§ **WORK INSTRUCTION**:
Give an exact copy of the data that follows.

:: TASK INPUT ::

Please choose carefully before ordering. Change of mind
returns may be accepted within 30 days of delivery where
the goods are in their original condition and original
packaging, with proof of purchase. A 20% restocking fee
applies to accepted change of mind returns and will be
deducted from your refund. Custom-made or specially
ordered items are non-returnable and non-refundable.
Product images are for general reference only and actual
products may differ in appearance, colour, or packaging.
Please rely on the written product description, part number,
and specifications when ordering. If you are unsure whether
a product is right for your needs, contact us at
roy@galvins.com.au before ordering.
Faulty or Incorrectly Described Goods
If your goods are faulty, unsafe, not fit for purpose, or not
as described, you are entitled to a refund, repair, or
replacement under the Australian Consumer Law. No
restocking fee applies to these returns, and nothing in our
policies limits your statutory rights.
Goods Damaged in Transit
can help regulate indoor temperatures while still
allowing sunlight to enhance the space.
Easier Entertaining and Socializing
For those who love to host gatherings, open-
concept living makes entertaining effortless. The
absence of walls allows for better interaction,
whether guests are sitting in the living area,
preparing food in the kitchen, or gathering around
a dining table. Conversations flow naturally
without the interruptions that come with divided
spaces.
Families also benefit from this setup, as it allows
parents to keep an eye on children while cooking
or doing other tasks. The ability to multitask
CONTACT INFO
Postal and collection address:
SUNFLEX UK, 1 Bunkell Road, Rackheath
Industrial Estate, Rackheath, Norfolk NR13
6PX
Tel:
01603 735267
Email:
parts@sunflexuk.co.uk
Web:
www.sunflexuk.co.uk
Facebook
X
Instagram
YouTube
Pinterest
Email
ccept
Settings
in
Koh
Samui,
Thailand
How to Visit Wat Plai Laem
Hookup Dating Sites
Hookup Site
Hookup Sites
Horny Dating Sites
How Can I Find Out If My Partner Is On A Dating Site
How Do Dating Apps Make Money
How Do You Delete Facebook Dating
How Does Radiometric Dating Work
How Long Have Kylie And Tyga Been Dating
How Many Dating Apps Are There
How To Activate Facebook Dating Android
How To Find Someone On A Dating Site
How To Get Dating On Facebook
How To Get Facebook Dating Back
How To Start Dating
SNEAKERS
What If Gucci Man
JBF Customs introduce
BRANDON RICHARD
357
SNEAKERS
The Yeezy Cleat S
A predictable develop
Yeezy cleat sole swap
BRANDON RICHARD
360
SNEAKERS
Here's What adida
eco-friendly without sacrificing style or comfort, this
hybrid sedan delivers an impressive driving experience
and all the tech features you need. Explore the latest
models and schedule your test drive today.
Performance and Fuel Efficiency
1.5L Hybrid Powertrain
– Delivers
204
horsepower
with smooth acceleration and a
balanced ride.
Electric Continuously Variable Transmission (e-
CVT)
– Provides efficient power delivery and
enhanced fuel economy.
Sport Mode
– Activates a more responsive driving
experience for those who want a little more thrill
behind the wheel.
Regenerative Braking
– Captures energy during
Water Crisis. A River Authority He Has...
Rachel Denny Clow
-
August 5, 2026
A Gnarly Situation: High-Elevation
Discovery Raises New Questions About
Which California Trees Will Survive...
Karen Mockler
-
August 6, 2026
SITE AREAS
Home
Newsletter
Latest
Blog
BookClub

:::

§ **EXERCISE ANSWER**:
Please choose carefully before ordering. Change of mind
returns may be accepted within 30 days of delivery where
the goods are in their original condition and original
packaging, with proof of purchase. A 20% restocking fee
applies to accepted change of mind returns and will be
deducted from your refund. Custom-made or specially
ordered items are non-returnable and non-refundable.
Product images are for general reference only and actual
products may differ in appearance, colour, or packaging.
Please rely on the written product description, part number,
and specifications when ordering. If you are unsure whether
a product is right for your needs, contact us at
roy@galvins.com.au before ordering.
Faulty or Incorrectly Described Goods
If your goods are faulty, unsafe, not fit for purpose, or not
as described, you are entitled to a refund, repair, or
replacement under the Australian Consumer Law. No
restocking fee applies to these returns, and nothing in our
policies limits your statutory rights.
Goods Damaged in Transit
can help regulate indoor temperatures while still
allowing sunlight to enhance the space.
Easier Entertaining and Socializing
For those who love to host gatherings, open-
concept living makes entertaining effortless. The
absence of walls allows for better interaction,
whether guests are sitting in the living area,
preparing food in the kitchen, or gathering around
a dining table. Conversations flow naturally
without the interruptions that come with divided
spaces.
Families also benefit from this setup, as it allows
parents to keep an eye on children while cooking
or doing other tasks. The ability to multitask
CONTACT INFO
Postal and collection address:
SUNFLEX UK, 1 Bunkell Road, Rackheath
Industrial Estate, Rackheath, Norfolk NR13
6PX
Tel:
01603 735267
Email:
parts@sunflexuk.co.uk
Web:
www.sunflexuk.co.uk
Facebook
X
Instagram
YouTube
Pinterest
Email
ccept
Settings
in
Koh
Samui,
Thailand
How to Visit Wat Plai Laem
Hookup Dating Sites
Hookup Site
Hookup Sites
Horny Dating Sites
How Can I Find Out If My Partner Is On A Dating Site
How Do Dating Apps Make Money
How Do You Delete Facebook Dating
How Does Radiometric Dating Work
How Long Have Kylie And Tyga Been Dating
How Many Dating Apps Are There
How To Activate Facebook Dating Android
How To Find Someone On A Dating Site
How To Get Dating On Facebook
How To Get Facebook Dating Back
How To Start Dating
SNEAKERS
What If Gucci Man
JBF Customs introduce
BRANDON RICHARD
357
SNEAKERS
The Yeezy Cleat S
A predictable develop
Yeezy cleat sole swap
BRANDON RICHARD
360
SNEAKERS
Here's What adida
eco-friendly without sacrificing style or comfort, this
hybrid sedan delivers an impressive driving experience
and all the tech features you need. Explore the latest
models and schedule your test drive today.
Performance and Fuel Efficiency
1.5L Hybrid Powertrain
– Delivers
204
horsepower
with smooth acceleration and a
balanced ride.
Electric Continuously Variable Transmission (e-
CVT)
– Provides efficient power delivery and
enhanced fuel economy.
Sport Mode
– Activates a more responsive driving
experience for those who want a little more thrill
behind the wheel.
Regenerative Braking
– Captures energy during
Water Crisis. A River Authority He Has...
Rachel Denny Clow
-
August 5, 2026
A Gnarly Situation: High-Elevation
Discovery Raises New Questions About
Which California Trees Will Survive...
Karen Mockler
-
August 6, 2026
SITE AREAS
Home
Newsletter
Latest
Blog
BookClub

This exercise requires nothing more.